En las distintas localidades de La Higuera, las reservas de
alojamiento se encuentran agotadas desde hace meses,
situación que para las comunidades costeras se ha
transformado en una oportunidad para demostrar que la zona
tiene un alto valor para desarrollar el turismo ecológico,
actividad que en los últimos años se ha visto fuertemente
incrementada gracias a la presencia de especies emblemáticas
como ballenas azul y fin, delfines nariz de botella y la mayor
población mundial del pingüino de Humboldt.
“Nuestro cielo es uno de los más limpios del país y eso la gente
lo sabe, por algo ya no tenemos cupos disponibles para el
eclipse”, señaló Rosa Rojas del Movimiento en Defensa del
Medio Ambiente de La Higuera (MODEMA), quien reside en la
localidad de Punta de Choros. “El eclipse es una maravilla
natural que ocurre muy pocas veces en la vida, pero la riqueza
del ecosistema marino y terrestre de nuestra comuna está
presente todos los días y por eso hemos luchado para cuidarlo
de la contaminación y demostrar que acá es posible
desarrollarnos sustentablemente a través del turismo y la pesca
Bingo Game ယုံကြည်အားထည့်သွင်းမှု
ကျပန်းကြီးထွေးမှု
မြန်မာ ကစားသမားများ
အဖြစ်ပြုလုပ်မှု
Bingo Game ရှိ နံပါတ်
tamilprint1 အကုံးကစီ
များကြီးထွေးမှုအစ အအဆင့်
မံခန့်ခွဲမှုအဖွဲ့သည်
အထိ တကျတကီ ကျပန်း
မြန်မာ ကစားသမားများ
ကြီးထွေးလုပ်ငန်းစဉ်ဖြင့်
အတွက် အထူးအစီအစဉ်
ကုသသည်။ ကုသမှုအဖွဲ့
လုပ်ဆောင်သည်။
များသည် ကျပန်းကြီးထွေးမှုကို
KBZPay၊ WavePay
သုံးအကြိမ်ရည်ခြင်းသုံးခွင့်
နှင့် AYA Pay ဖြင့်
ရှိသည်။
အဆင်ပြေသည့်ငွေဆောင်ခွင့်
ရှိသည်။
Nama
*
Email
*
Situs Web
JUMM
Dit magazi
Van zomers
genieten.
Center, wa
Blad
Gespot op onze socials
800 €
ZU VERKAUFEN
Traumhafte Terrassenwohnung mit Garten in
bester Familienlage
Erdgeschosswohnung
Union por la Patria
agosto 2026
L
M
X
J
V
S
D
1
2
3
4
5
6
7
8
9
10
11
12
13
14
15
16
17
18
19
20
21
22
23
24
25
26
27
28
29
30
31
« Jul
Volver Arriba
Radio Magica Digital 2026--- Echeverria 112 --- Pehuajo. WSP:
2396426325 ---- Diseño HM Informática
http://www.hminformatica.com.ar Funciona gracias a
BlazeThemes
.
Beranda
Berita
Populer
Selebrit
◇ ◇ ◇ ◇ ◇
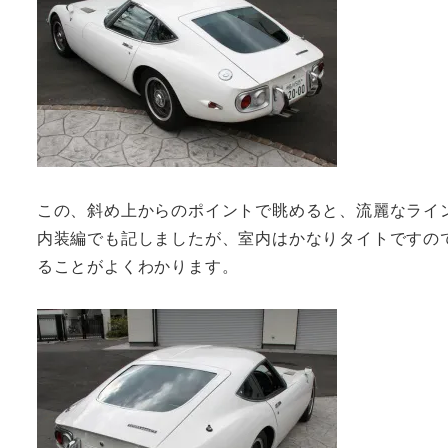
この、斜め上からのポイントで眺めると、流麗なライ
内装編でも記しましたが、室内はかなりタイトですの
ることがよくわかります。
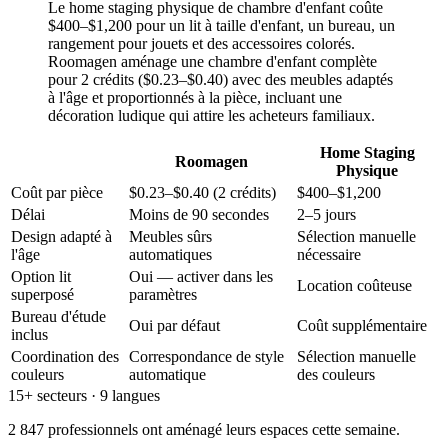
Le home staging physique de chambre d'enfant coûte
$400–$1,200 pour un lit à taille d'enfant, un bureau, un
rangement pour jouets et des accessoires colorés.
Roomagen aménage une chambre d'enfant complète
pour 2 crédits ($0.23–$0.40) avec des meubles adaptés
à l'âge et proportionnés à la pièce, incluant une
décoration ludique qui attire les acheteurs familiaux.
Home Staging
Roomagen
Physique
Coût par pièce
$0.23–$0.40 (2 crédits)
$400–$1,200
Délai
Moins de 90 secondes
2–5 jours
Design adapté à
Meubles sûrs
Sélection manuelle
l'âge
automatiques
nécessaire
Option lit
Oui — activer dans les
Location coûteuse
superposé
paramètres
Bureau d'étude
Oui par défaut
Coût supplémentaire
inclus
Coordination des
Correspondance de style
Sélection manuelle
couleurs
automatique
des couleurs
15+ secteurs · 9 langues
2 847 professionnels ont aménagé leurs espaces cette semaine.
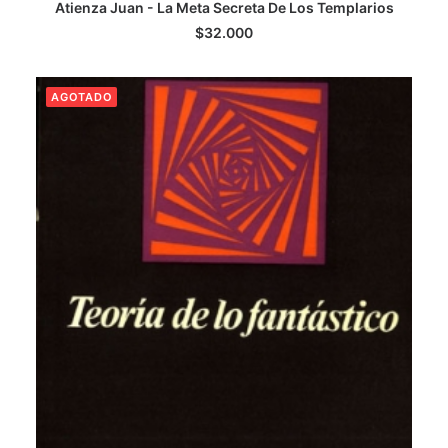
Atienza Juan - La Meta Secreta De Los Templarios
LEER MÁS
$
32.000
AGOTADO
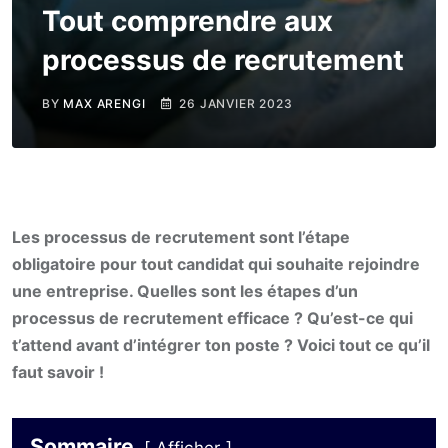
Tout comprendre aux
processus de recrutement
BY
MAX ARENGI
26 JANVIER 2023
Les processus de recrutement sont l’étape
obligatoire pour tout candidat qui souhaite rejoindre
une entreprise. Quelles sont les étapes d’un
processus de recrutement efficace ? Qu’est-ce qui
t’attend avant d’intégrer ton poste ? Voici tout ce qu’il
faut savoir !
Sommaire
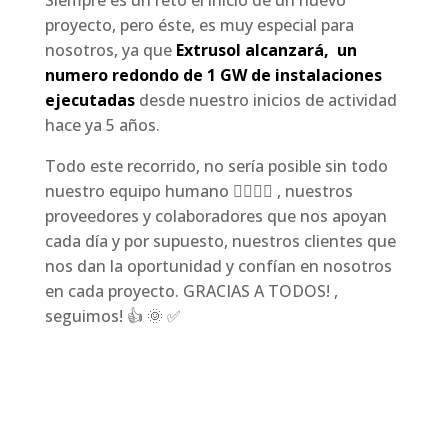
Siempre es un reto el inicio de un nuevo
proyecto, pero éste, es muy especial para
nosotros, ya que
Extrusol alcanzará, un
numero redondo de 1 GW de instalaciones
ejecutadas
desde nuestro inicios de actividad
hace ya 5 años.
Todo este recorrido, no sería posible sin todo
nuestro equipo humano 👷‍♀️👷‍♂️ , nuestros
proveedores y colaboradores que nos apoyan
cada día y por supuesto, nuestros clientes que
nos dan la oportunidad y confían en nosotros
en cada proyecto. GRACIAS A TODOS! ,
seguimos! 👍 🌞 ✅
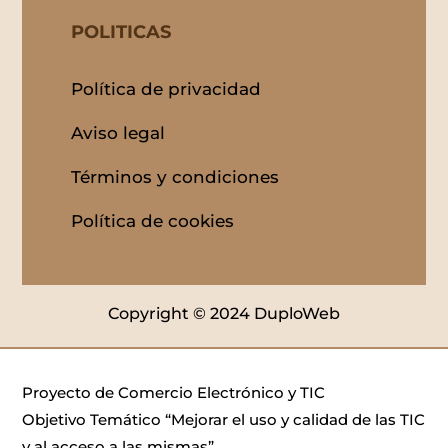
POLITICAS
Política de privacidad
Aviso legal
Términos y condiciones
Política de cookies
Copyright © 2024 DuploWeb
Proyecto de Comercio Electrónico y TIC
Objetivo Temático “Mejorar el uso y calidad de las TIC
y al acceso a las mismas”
◇ ◇ ◇ ◇ ◇
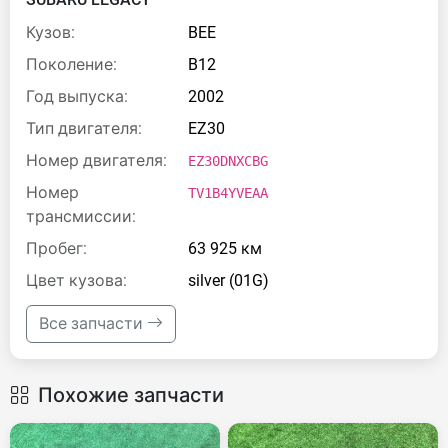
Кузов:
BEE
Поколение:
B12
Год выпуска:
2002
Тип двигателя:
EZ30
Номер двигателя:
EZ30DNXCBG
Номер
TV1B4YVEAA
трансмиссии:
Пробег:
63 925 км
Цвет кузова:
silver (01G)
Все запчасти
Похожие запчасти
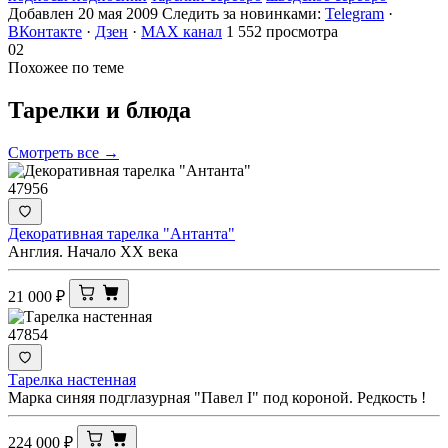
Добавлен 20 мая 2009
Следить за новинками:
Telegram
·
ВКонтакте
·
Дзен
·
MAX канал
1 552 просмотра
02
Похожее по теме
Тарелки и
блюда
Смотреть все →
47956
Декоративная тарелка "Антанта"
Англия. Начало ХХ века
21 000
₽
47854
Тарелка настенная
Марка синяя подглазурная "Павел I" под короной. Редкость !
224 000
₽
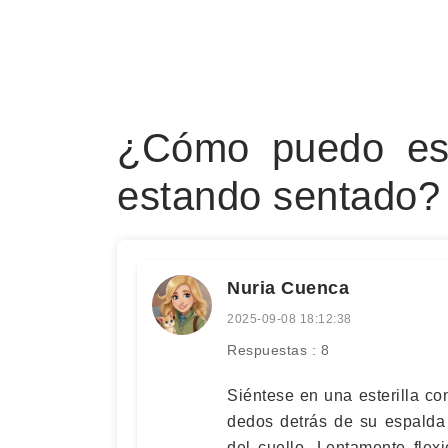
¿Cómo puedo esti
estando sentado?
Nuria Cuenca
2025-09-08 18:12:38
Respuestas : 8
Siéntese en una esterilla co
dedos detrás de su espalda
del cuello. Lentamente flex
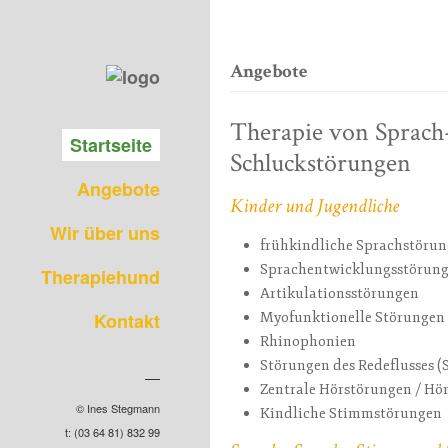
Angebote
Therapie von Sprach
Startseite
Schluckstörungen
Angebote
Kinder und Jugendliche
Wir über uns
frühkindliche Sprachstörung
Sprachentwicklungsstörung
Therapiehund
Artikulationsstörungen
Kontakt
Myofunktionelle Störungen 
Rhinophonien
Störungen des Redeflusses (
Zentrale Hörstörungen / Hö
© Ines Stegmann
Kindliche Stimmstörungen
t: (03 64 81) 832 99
◇ ◇ ◇ ◇ ◇
WORK ORDER:
Reproduce exactly the lines of the data above that run from the line with "numero redondo de 1 GW de instalaciones" down to the line with "y al acceso", both ends included. Pictures do not belong in the copy.

WRITTEN SOLUTION:
numero redondo de 1 GW de instalaciones
ejecutadas
desde nuestro inicios de actividad
hace ya 5 años.
Todo este recorrido, no sería posible sin todo
nuestro equipo humano 👷‍♀️👷‍♂️ , nuestros
proveedores y colaboradores que nos apoyan
cada día y por supuesto, nuestros clientes que
nos dan la oportunidad y confían en nosotros
en cada proyecto. GRACIAS A TODOS! ,
seguimos! 👍 🌞 ✅
POLITICAS
Política de privacidad
Aviso legal
Términos y condiciones
Política de cookies
Copyright © 2024 DuploWeb
Proyecto de Comercio Electrónico y TIC
Objetivo Temático “Mejorar el uso y calidad de las TIC
y al acceso a las mismas”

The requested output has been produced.